По улицам сердца из тьмы нелюдимой!
Дверь настежь! За дружбу, спасенье мое!
И это ли происки Мэри-арфистки,
Что рока игрою ей под руки лег
И арфой шумит ураган аравийский,
Бессмертья, быть может, последний залог.
Эти строки вызывали самые разные отклики – от восторженных1 до иронично-отстраненных, как, например, у А. Пурина2 . Тем не менее, остается фактически незатронутым вопрос об источнике этих реминисценций у Пастернака, этого столкновения Платона с Пушкиным. Почему пир Платона – во время чумы? Почему он назван «вековым прототипом»? Почему Мэри названа арфисткой (Мери из «Пира во время чумы» поет без арфы); почему платоновская Диотима – печальна?
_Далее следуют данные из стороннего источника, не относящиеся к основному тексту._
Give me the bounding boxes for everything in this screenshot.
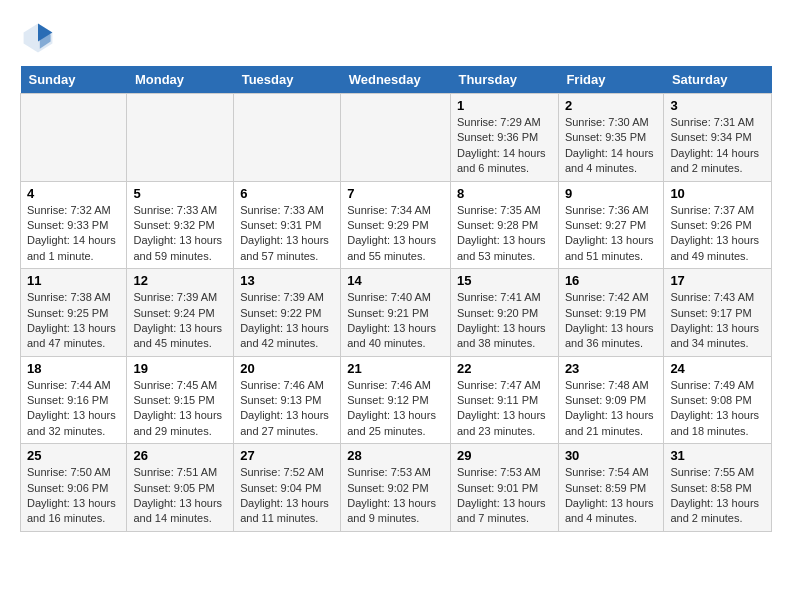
day-info: Sunrise: 7:37 AM Sunset: 9:26 PM Dayligh…	[670, 203, 765, 265]
week-row-5: 25Sunrise: 7:50 AM Sunset: 9:06 PM Dayli…	[21, 444, 772, 532]
day-info: Sunrise: 7:35 AM Sunset: 9:28 PM Dayligh…	[457, 203, 552, 265]
day-number: 13	[240, 273, 334, 288]
header-thursday: Thursday	[450, 66, 558, 94]
day-number: 18	[27, 361, 120, 376]
day-info: Sunrise: 7:31 AM Sunset: 9:34 PM Dayligh…	[670, 115, 765, 177]
day-cell	[127, 94, 234, 182]
day-cell: 9Sunrise: 7:36 AM Sunset: 9:27 PM Daylig…	[558, 181, 664, 269]
day-cell: 3Sunrise: 7:31 AM Sunset: 9:34 PM Daylig…	[664, 94, 772, 182]
week-row-2: 4Sunrise: 7:32 AM Sunset: 9:33 PM Daylig…	[21, 181, 772, 269]
day-info: Sunrise: 7:55 AM Sunset: 8:58 PM Dayligh…	[670, 465, 765, 527]
calendar-header: Sunday Monday Tuesday Wednesday Thursday…	[21, 66, 772, 94]
day-number: 25	[27, 448, 120, 463]
day-info: Sunrise: 7:38 AM Sunset: 9:25 PM Dayligh…	[27, 290, 120, 352]
day-info: Sunrise: 7:53 AM Sunset: 9:02 PM Dayligh…	[347, 465, 444, 527]
day-number: 8	[457, 186, 552, 201]
day-cell: 26Sunrise: 7:51 AM Sunset: 9:05 PM Dayli…	[127, 444, 234, 532]
day-number: 24	[670, 361, 765, 376]
page-header	[20, 20, 772, 56]
day-cell: 28Sunrise: 7:53 AM Sunset: 9:02 PM Dayli…	[341, 444, 451, 532]
day-cell: 7Sunrise: 7:34 AM Sunset: 9:29 PM Daylig…	[341, 181, 451, 269]
day-number: 30	[565, 448, 658, 463]
day-info: Sunrise: 7:49 AM Sunset: 9:08 PM Dayligh…	[670, 378, 765, 440]
day-number: 26	[133, 448, 227, 463]
day-number: 7	[347, 186, 444, 201]
day-info: Sunrise: 7:44 AM Sunset: 9:16 PM Dayligh…	[27, 378, 120, 440]
day-cell: 18Sunrise: 7:44 AM Sunset: 9:16 PM Dayli…	[21, 356, 127, 444]
day-cell: 29Sunrise: 7:53 AM Sunset: 9:01 PM Dayli…	[450, 444, 558, 532]
day-info: Sunrise: 7:54 AM Sunset: 8:59 PM Dayligh…	[565, 465, 658, 527]
day-cell: 4Sunrise: 7:32 AM Sunset: 9:33 PM Daylig…	[21, 181, 127, 269]
day-cell: 30Sunrise: 7:54 AM Sunset: 8:59 PM Dayli…	[558, 444, 664, 532]
day-number: 16	[565, 273, 658, 288]
day-number: 17	[670, 273, 765, 288]
day-number: 31	[670, 448, 765, 463]
day-cell: 8Sunrise: 7:35 AM Sunset: 9:28 PM Daylig…	[450, 181, 558, 269]
day-info: Sunrise: 7:40 AM Sunset: 9:21 PM Dayligh…	[347, 290, 444, 352]
day-number: 14	[347, 273, 444, 288]
header-saturday: Saturday	[664, 66, 772, 94]
day-number: 27	[240, 448, 334, 463]
day-info: Sunrise: 7:43 AM Sunset: 9:17 PM Dayligh…	[670, 290, 765, 352]
day-info: Sunrise: 7:39 AM Sunset: 9:24 PM Dayligh…	[133, 290, 227, 352]
day-number: 21	[347, 361, 444, 376]
day-cell: 17Sunrise: 7:43 AM Sunset: 9:17 PM Dayli…	[664, 269, 772, 357]
header-tuesday: Tuesday	[234, 66, 341, 94]
day-cell: 22Sunrise: 7:47 AM Sunset: 9:11 PM Dayli…	[450, 356, 558, 444]
day-cell: 11Sunrise: 7:38 AM Sunset: 9:25 PM Dayli…	[21, 269, 127, 357]
header-wednesday: Wednesday	[341, 66, 451, 94]
week-row-1: 1Sunrise: 7:29 AM Sunset: 9:36 PM Daylig…	[21, 94, 772, 182]
day-info: Sunrise: 7:41 AM Sunset: 9:20 PM Dayligh…	[457, 290, 552, 352]
day-cell: 27Sunrise: 7:52 AM Sunset: 9:04 PM Dayli…	[234, 444, 341, 532]
day-info: Sunrise: 7:34 AM Sunset: 9:29 PM Dayligh…	[347, 203, 444, 265]
day-cell: 24Sunrise: 7:49 AM Sunset: 9:08 PM Dayli…	[664, 356, 772, 444]
day-number: 10	[670, 186, 765, 201]
day-number: 1	[457, 98, 552, 113]
day-cell: 6Sunrise: 7:33 AM Sunset: 9:31 PM Daylig…	[234, 181, 341, 269]
day-number: 19	[133, 361, 227, 376]
calendar-body: 1Sunrise: 7:29 AM Sunset: 9:36 PM Daylig…	[21, 94, 772, 532]
day-number: 4	[27, 186, 120, 201]
header-row: Sunday Monday Tuesday Wednesday Thursday…	[21, 66, 772, 94]
logo	[20, 20, 60, 56]
day-cell: 5Sunrise: 7:33 AM Sunset: 9:32 PM Daylig…	[127, 181, 234, 269]
day-info: Sunrise: 7:50 AM Sunset: 9:06 PM Dayligh…	[27, 465, 120, 527]
day-info: Sunrise: 7:47 AM Sunset: 9:11 PM Dayligh…	[457, 378, 552, 440]
day-info: Sunrise: 7:36 AM Sunset: 9:27 PM Dayligh…	[565, 203, 658, 265]
day-number: 23	[565, 361, 658, 376]
day-info: Sunrise: 7:52 AM Sunset: 9:04 PM Dayligh…	[240, 465, 334, 527]
day-number: 28	[347, 448, 444, 463]
day-cell: 21Sunrise: 7:46 AM Sunset: 9:12 PM Dayli…	[341, 356, 451, 444]
day-number: 9	[565, 186, 658, 201]
day-cell: 1Sunrise: 7:29 AM Sunset: 9:36 PM Daylig…	[450, 94, 558, 182]
day-number: 5	[133, 186, 227, 201]
calendar-table: Sunday Monday Tuesday Wednesday Thursday…	[20, 66, 772, 532]
day-info: Sunrise: 7:53 AM Sunset: 9:01 PM Dayligh…	[457, 465, 552, 527]
header-monday: Monday	[127, 66, 234, 94]
day-info: Sunrise: 7:29 AM Sunset: 9:36 PM Dayligh…	[457, 115, 552, 177]
day-cell: 23Sunrise: 7:48 AM Sunset: 9:09 PM Dayli…	[558, 356, 664, 444]
day-cell: 16Sunrise: 7:42 AM Sunset: 9:19 PM Dayli…	[558, 269, 664, 357]
logo-icon	[20, 20, 56, 56]
day-number: 15	[457, 273, 552, 288]
day-info: Sunrise: 7:46 AM Sunset: 9:12 PM Dayligh…	[347, 378, 444, 440]
header-sunday: Sunday	[21, 66, 127, 94]
day-number: 29	[457, 448, 552, 463]
week-row-3: 11Sunrise: 7:38 AM Sunset: 9:25 PM Dayli…	[21, 269, 772, 357]
day-info: Sunrise: 7:39 AM Sunset: 9:22 PM Dayligh…	[240, 290, 334, 352]
day-info: Sunrise: 7:32 AM Sunset: 9:33 PM Dayligh…	[27, 203, 120, 265]
day-cell: 14Sunrise: 7:40 AM Sunset: 9:21 PM Dayli…	[341, 269, 451, 357]
day-number: 3	[670, 98, 765, 113]
day-cell: 15Sunrise: 7:41 AM Sunset: 9:20 PM Dayli…	[450, 269, 558, 357]
day-number: 6	[240, 186, 334, 201]
day-number: 11	[27, 273, 120, 288]
header-friday: Friday	[558, 66, 664, 94]
day-cell: 12Sunrise: 7:39 AM Sunset: 9:24 PM Dayli…	[127, 269, 234, 357]
day-cell: 10Sunrise: 7:37 AM Sunset: 9:26 PM Dayli…	[664, 181, 772, 269]
day-cell: 20Sunrise: 7:46 AM Sunset: 9:13 PM Dayli…	[234, 356, 341, 444]
week-row-4: 18Sunrise: 7:44 AM Sunset: 9:16 PM Dayli…	[21, 356, 772, 444]
day-info: Sunrise: 7:45 AM Sunset: 9:15 PM Dayligh…	[133, 378, 227, 440]
day-cell: 2Sunrise: 7:30 AM Sunset: 9:35 PM Daylig…	[558, 94, 664, 182]
day-info: Sunrise: 7:51 AM Sunset: 9:05 PM Dayligh…	[133, 465, 227, 527]
day-cell	[234, 94, 341, 182]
И что означало для самого Пастернака это упоминание «пира Платона во время чумы» ровно через сто лет после написания «векового прототипа» – пушкинской «маленькой трагедии»?3
Ответить на него, по-видимому, невозможно без обращения к самим «пирам», платоновскому и пушкинскому, к их отголоскам в русской литературе 1830-х – 1930-х – иными словами, того столетия, которое прошло между созданием «Пира во время чумы» и пастернаковским «Летом» – и, наконец, к непосредственному контексту написания «Лета». В этом очерке мы попытаемся исследовать эти вопросы, уделив каждому из них по одной главке-«пиру». И, следуя самому пастернаковскому тексту, начнем с того, что было «на пире Платона…»
АНТИЧНЫЙ ПИР
Один из известнейших диалогов Платона, «Пир» (Симпосий) представляет своего рода «стенографию» пира, устроенного трагическим поэтом Агафоном по случаю своей победы в афинском театре. Участники пира, решив угощаться вместо вина философскими беседами, произносят семь речей, посвященных разным ипостасям любви. Диотима, упомянутая в «Лете», фигурирует в речи Сократа (и более нигде у Платона) как мантинеянка, от которой Сократ услышал «об Эроте». Она названа Сократом «женщиной, очень сведущей и в этом и во многом другом» («Пир» 201d), причем о ее «печали» не говорится ни слова.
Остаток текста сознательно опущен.